I’m sure you have heard someone recommend living with an “attitude of gratitude.” This is something I really try to do because I am truly thankful for the people and opportunities in my life. However, I encourage you to consider whether positive events and relationships lead to gratitude or if living with gratitude leads to positive events and relationships. I know I am not asking a totally original question here. People have asked, “Which came first, the chicken or the egg?” type questions for ages. My experience tells me that people find what they are looking for, and the lens through which they view the world limits or expands what people see.


For example, it is a choice whether we fixate on an annoying trait of someone’s or whether we recognize his or her strengths.

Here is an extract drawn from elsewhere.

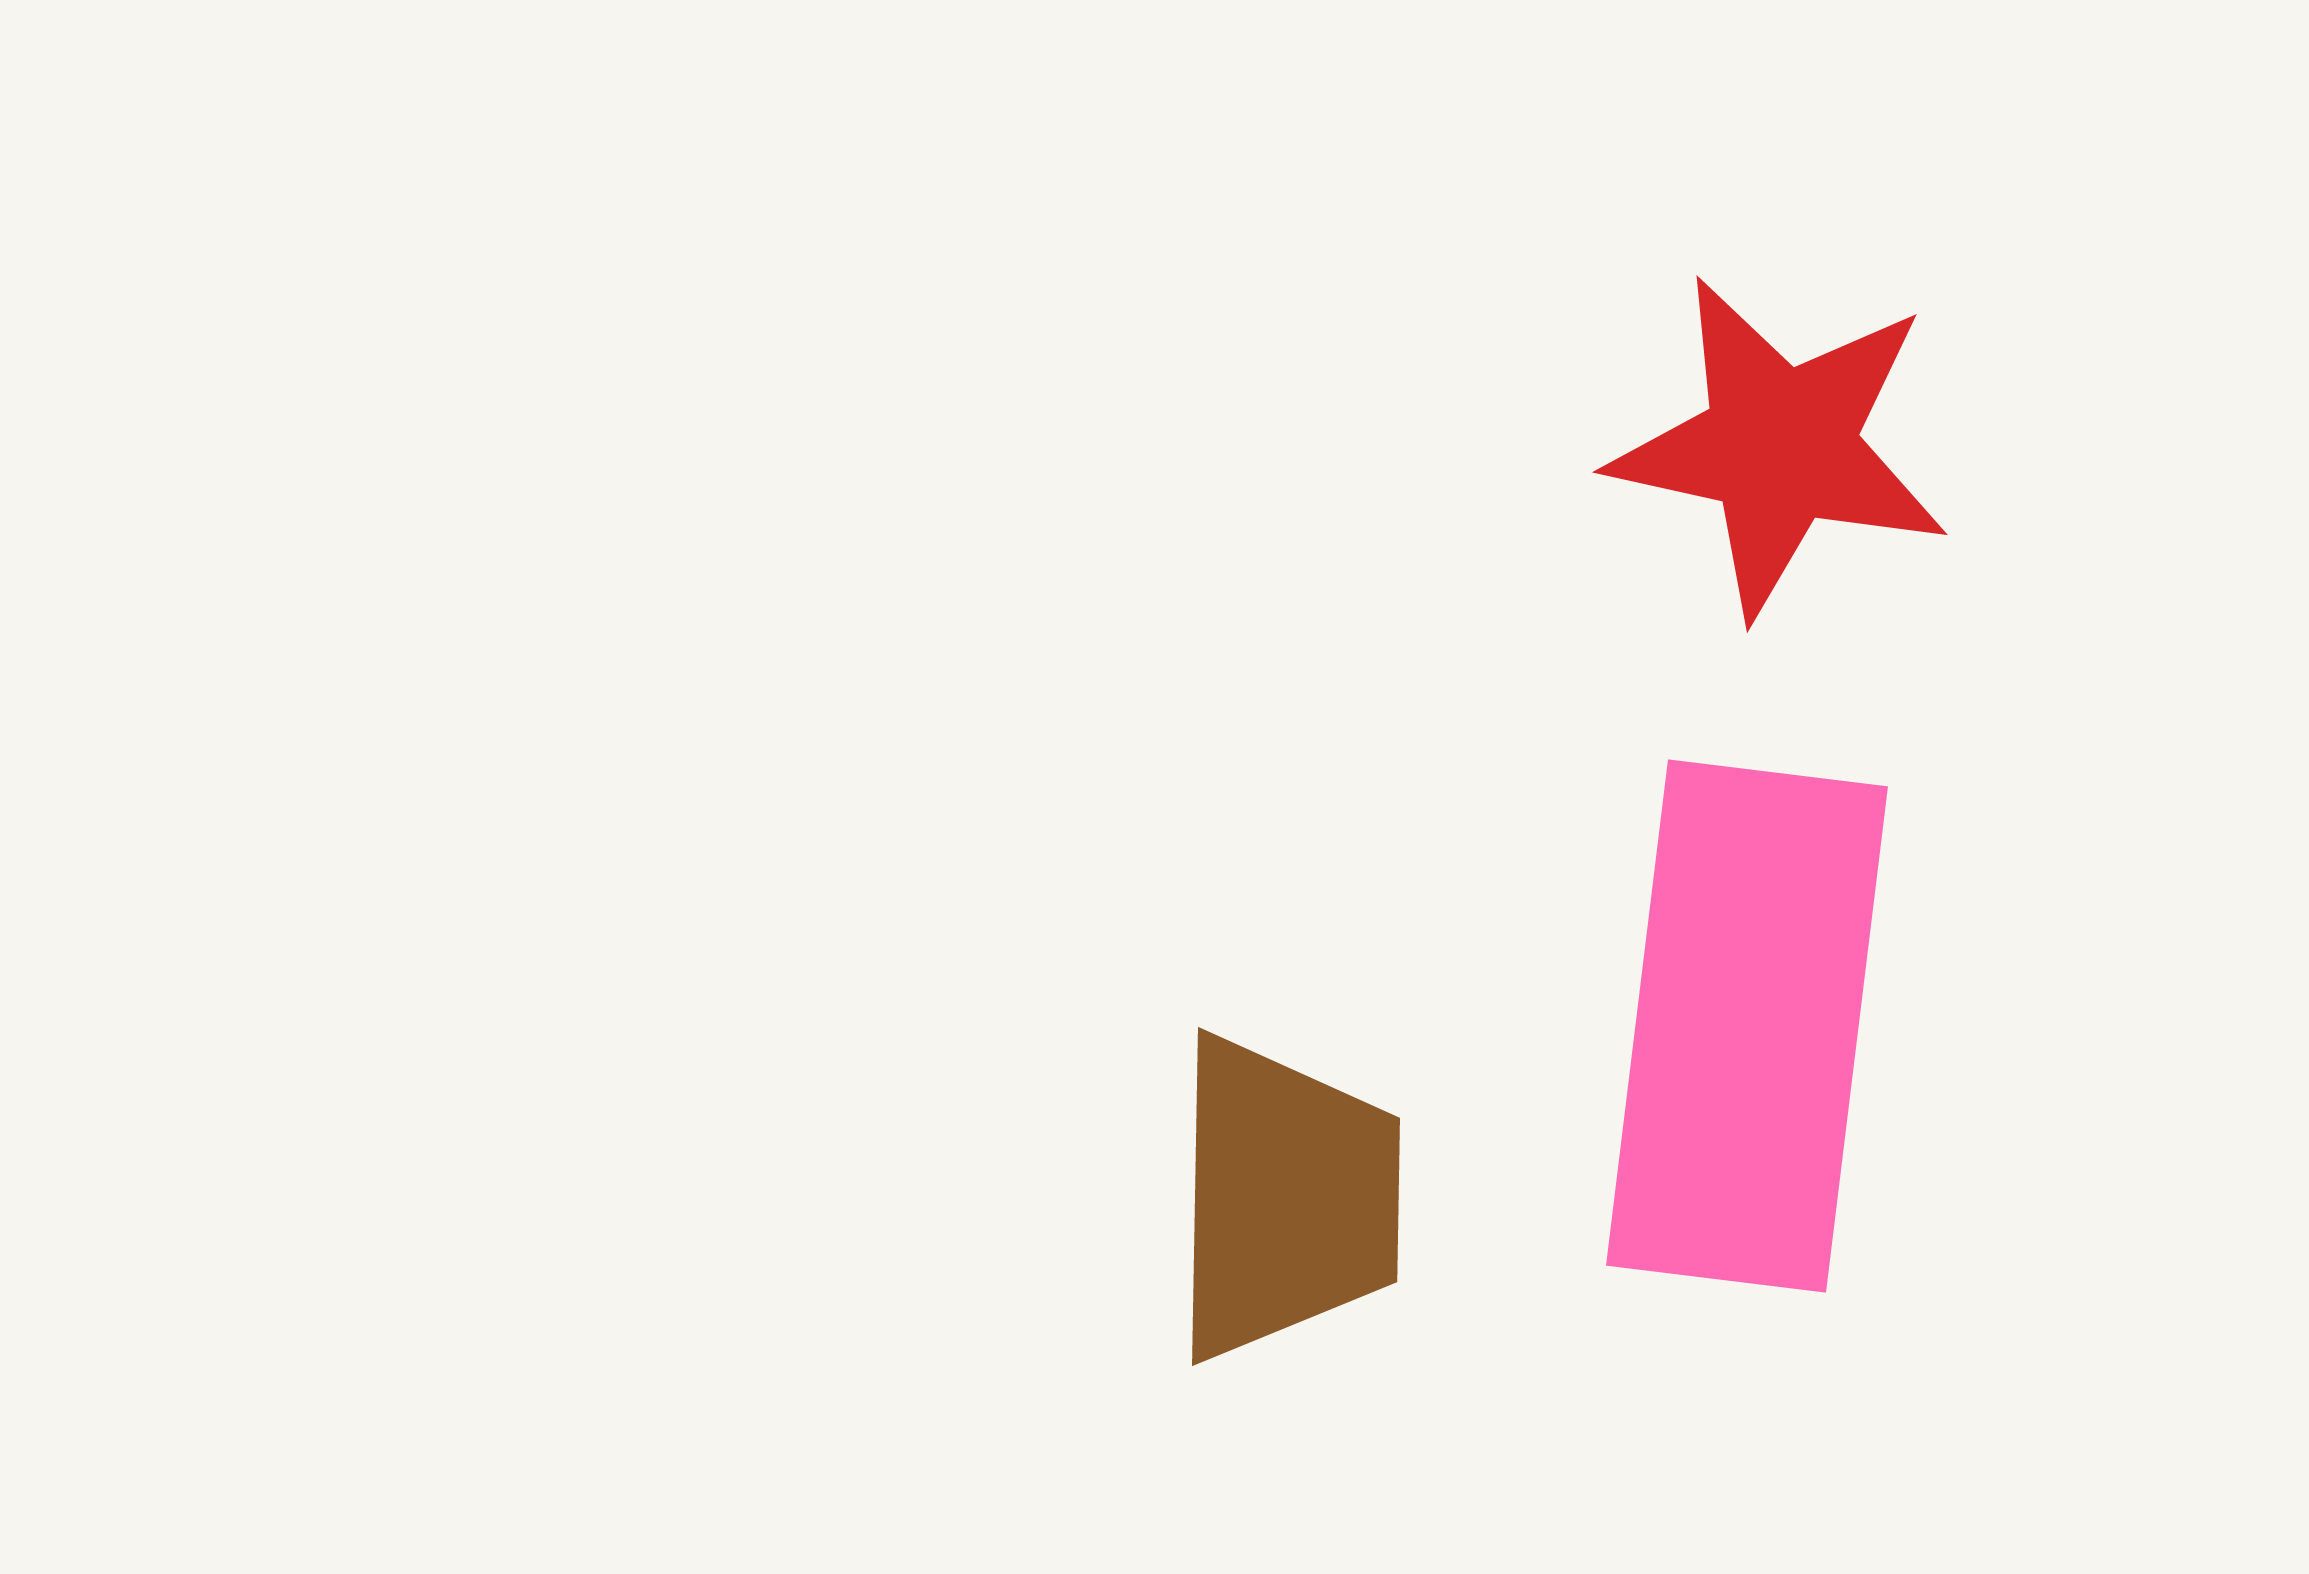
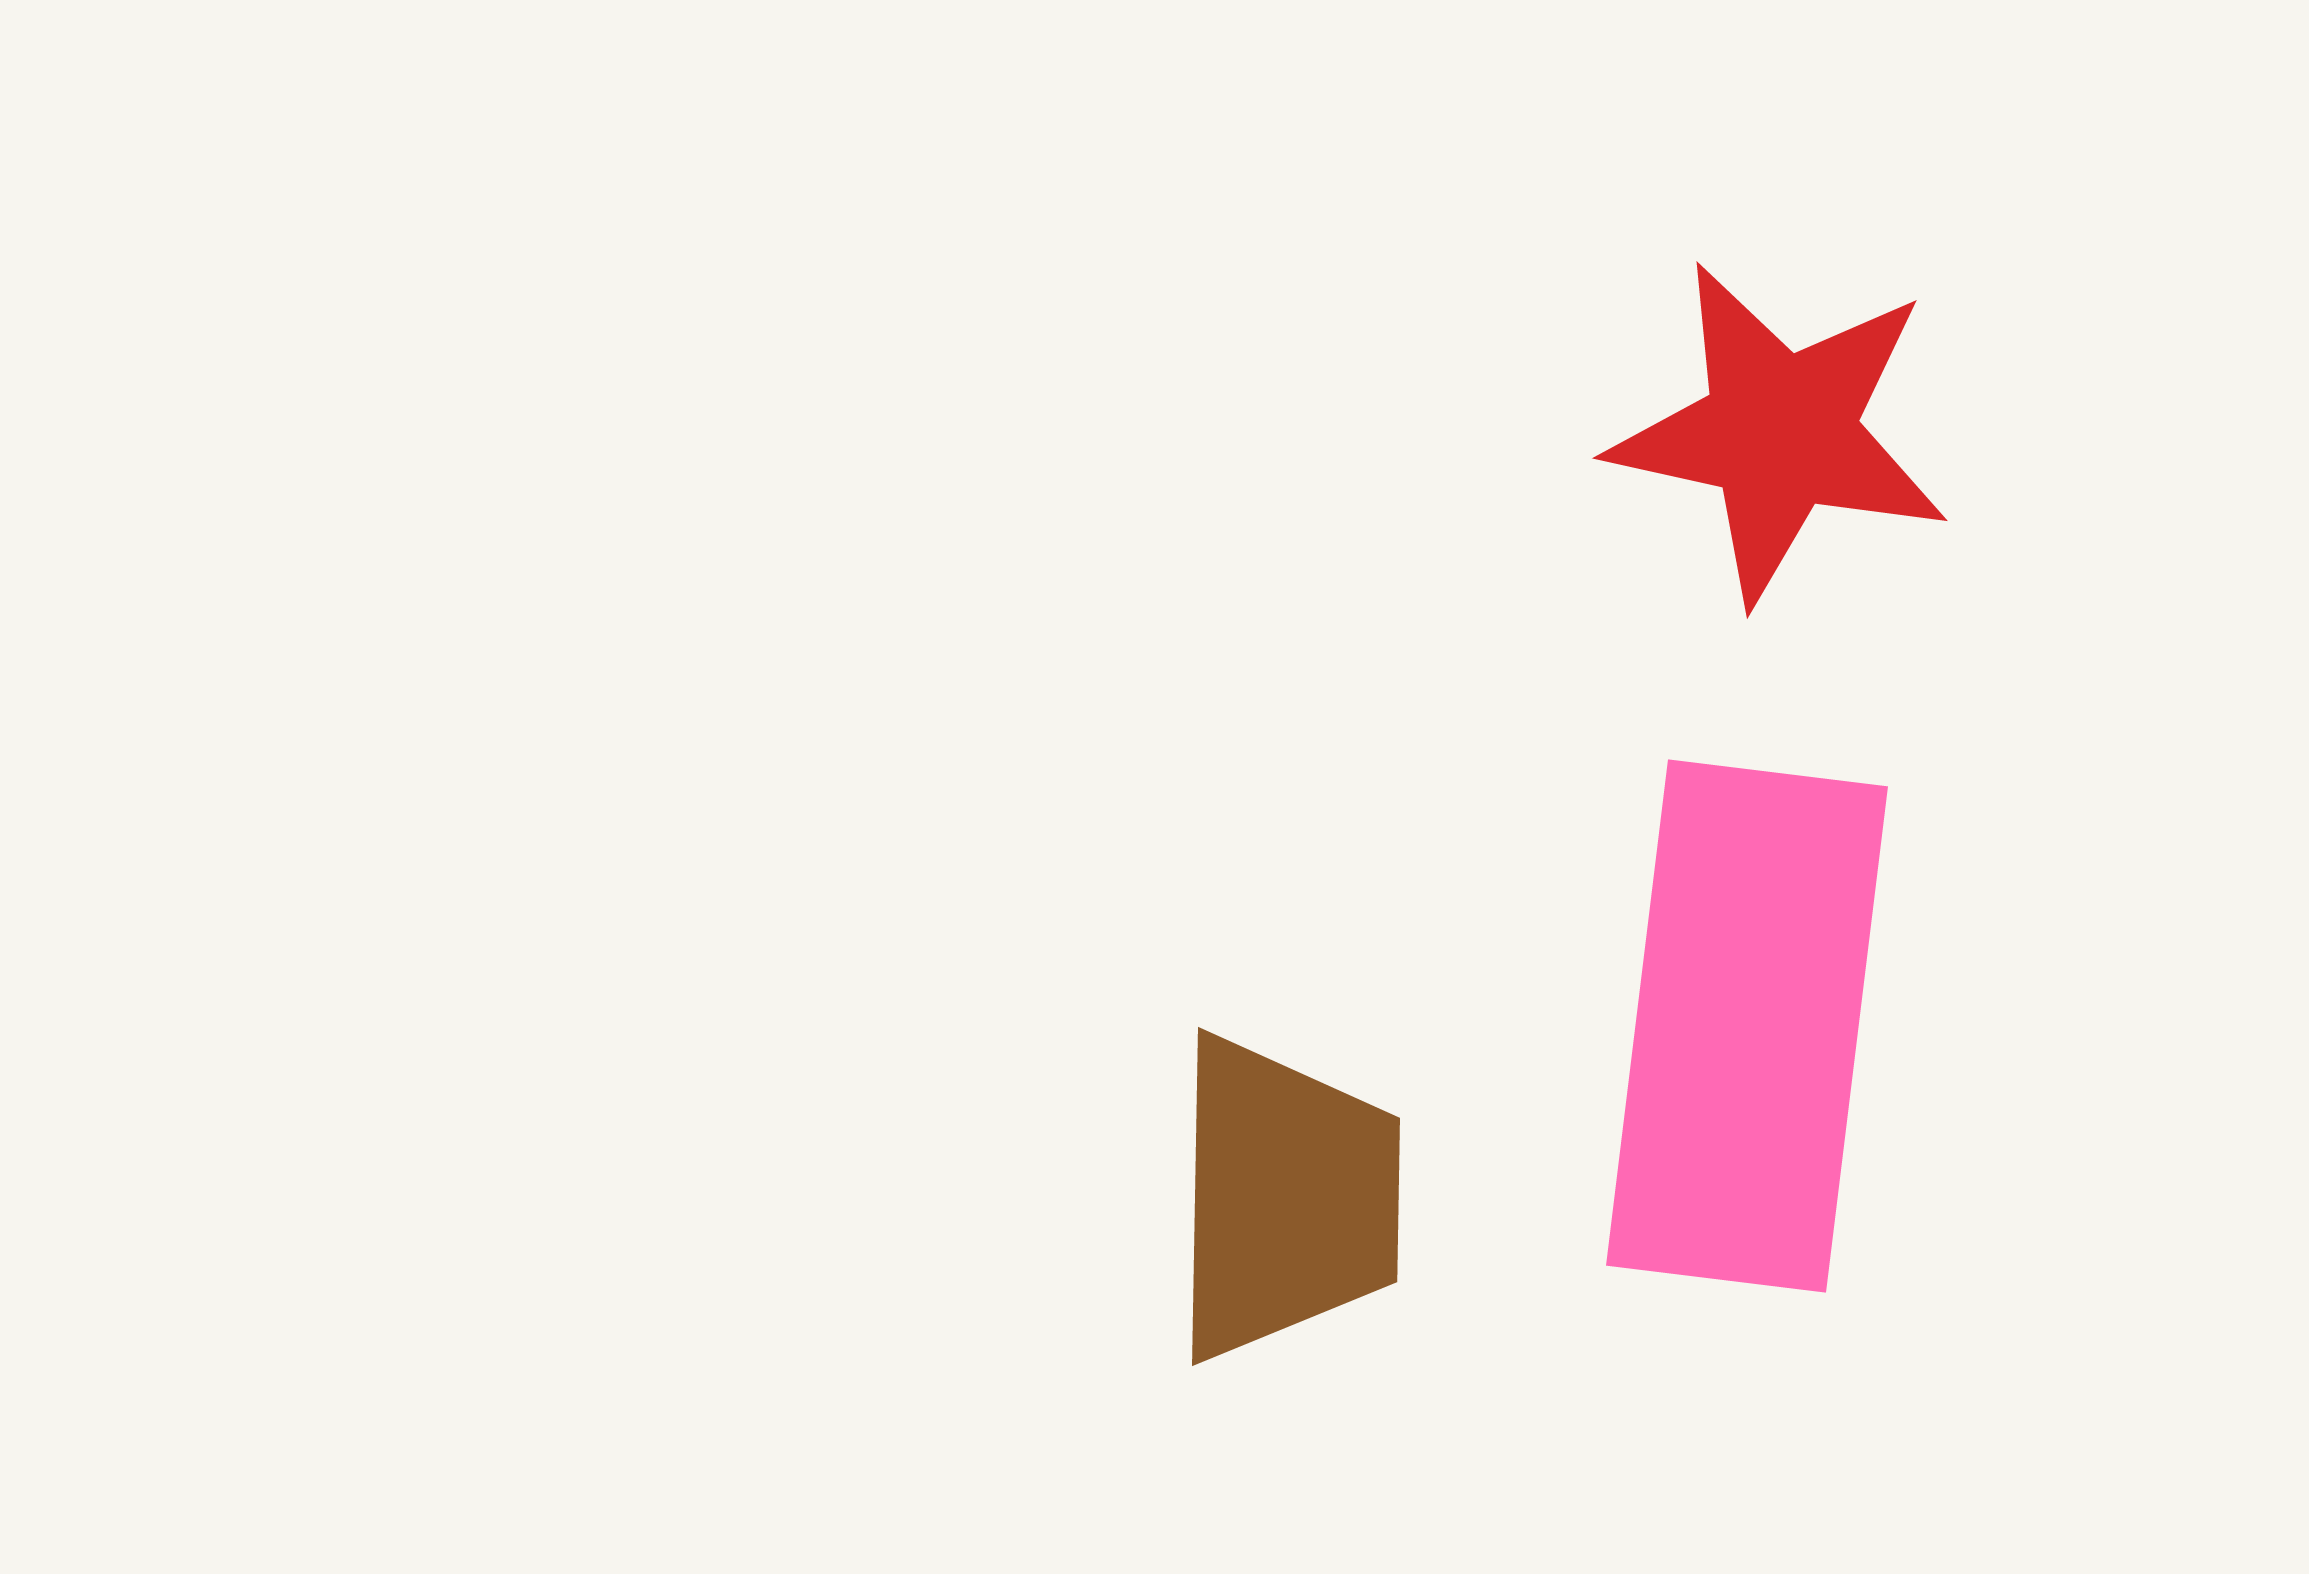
red star: moved 14 px up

Like everyone, I am sometimes guilty of focusing on the negative. A person with an attitude of gratitude is much more likely to be positive and have a solution focus. It really is impossible to be thankful and bitter simultaneously. John Maxwell would say that someone with an attitude of gratitude and positive outlook has an “abundance mentality” rather than a “scarcity mentality.” What better word is there for thanksgiving than abundance? Remember those overflowing cornucopias we used to color in elementary school? That’s abundance.


In our busy lives today we don’t always stop and reflect as often as we should. We don’t stop for thanksgiving and check our attitude before we make a negative social media post or send a surly email. However, if we consistently strive to practice thanksgiving, we can change the lens through which we see and experience the world, and we can become more centered around gratitude.


I want to wish everyone a very happy Thanksgiving in a couple of weeks and, more importantly, wish everyone success in practicing thanksgiving each day!